As fun as it is to see some of the maps posted here by various users (including @reaperexpress), it would be great to see what the JPO decided (or options) or something more specific than the HFR maps available. It would just be helpful to see as much public information posted as possible. AECOM and Aurp are the consultants as noted in January 2020.
 
Your explanation is quite compelling.

I would come at it from another angle: Suppose we can find whatever amount of capital the incremental Ottawa bypass would rquire, using the CP line as the straw man. Now remember that VIA is planning to also retain the Lakeshore service, with reportedly 12 trains per day west of Brockville and 6 east of there. Now remember that the whole issue with the Lakeshore line is the conflict with CN freight. 12 trains is still a lot of conflict.
I would expect that the business case for spending that available capital on the CN line to assure the performance of that Lakeshore service would exceed the business case for spending the same amount to extract a small gain in travel time on through Montreal-Toronto business.

Relaying the Winchester, at minimum, would be roughly 60 miles of new rail and ties. If the vision is to lay a new line end to end, not encroaching on CP's freight infrastructure, that's an even bigger bit of capital....25 miles of new grading plus the track itself to sidestep the remaining double track sections. All, with a huge presumption that CP will be amenable.

Spend that money on the Kingston line, and, even with a "hub" at Kingston, the performance and marketability of that service would likely deliver equal or better return.
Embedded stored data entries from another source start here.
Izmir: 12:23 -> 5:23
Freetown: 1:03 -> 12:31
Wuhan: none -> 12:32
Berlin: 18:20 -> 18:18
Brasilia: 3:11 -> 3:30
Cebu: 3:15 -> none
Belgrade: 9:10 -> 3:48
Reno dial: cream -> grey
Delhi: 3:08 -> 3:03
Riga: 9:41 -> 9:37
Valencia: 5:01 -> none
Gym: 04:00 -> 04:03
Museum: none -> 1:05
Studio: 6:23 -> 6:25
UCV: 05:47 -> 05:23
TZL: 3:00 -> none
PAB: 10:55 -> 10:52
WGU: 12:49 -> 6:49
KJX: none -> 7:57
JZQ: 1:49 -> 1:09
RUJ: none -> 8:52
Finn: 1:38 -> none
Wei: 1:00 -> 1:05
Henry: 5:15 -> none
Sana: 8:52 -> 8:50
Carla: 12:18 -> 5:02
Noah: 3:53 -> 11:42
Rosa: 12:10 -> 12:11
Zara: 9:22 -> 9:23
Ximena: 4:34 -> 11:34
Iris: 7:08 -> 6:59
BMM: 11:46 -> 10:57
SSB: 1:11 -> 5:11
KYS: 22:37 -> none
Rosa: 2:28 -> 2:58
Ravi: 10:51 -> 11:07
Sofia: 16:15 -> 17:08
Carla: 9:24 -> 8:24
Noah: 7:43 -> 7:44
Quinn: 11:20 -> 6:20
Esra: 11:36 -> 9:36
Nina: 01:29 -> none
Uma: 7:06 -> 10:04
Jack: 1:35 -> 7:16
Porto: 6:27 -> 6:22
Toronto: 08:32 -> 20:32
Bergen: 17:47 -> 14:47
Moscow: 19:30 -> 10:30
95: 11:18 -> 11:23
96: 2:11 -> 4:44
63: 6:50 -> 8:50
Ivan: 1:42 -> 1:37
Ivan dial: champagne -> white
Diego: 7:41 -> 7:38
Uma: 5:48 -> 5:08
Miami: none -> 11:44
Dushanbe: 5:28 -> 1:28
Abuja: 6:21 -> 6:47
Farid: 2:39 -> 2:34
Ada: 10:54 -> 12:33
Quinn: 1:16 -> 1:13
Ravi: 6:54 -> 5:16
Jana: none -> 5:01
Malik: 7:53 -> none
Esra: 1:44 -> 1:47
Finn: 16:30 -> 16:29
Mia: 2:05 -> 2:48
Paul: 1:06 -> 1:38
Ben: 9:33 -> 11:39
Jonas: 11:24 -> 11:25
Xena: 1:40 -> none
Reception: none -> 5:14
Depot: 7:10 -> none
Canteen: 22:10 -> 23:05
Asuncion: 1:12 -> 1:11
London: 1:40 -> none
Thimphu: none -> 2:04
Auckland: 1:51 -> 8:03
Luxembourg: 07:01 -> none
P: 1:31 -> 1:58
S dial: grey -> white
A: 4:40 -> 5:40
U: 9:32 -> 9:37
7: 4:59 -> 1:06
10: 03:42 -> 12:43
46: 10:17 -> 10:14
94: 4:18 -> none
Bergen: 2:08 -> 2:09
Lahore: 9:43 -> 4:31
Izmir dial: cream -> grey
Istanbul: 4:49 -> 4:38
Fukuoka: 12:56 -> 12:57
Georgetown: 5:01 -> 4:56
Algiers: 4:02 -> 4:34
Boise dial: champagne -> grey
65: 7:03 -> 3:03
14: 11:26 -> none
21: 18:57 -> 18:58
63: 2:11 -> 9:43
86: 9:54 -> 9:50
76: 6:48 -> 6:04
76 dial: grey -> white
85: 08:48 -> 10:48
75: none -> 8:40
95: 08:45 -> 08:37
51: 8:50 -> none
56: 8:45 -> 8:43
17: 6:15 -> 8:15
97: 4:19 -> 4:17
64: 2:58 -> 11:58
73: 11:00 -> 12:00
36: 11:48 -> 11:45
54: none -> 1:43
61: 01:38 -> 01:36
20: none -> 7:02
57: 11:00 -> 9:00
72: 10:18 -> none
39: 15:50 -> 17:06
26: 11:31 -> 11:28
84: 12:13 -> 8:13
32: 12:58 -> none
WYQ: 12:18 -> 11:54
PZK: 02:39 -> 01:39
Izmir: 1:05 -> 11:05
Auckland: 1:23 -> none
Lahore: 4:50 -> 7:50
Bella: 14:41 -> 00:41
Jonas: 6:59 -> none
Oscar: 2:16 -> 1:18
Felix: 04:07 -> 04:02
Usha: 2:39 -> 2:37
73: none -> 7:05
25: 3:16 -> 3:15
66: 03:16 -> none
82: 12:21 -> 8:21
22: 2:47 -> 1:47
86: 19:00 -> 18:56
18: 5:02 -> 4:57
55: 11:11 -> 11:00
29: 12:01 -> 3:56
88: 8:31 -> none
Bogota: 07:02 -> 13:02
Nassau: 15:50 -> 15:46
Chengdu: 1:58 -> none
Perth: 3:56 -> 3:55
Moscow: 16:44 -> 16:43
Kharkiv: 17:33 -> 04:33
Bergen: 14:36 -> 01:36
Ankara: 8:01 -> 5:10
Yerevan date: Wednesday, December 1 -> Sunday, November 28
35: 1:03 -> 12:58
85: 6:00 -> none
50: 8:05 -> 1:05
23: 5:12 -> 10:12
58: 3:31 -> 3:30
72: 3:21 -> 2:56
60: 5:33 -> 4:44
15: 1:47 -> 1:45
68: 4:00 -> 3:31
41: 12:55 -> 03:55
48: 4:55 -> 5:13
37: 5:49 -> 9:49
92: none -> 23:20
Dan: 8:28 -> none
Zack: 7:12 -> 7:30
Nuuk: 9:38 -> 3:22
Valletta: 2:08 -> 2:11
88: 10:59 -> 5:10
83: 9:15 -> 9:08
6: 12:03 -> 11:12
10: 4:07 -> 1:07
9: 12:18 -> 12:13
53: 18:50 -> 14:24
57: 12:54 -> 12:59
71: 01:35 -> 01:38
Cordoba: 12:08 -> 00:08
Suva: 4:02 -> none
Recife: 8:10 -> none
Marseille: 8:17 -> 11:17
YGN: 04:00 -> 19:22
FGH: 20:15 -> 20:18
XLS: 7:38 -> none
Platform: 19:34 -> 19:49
Who knows - one might even find that a couple of those 6 local trains would run right through, on a total Montreal-Toronto time as good or better than through Ottawa.

I'm not saying that will ever happen, just making the point about the return on the simplest bypass versus other uses of the money. And there are other things I can think of that would also be better uses.

- Paul

So we're back to basically a variant of ViaFast.

I really don't get the obsession people have with trying to brainstorm every single idea to avoid HFR on the proposed routing. Do all railfans think that VIA is so incompetent that none of these ideas have been gamed out internally at all?

We need to recognize that successful passenger rail in the Corridor requires us to build dedicated passenger rail corridors. There is no way around this. Everything else is half measures. It worked for GO. It will work for VIA. Let's get on with building this.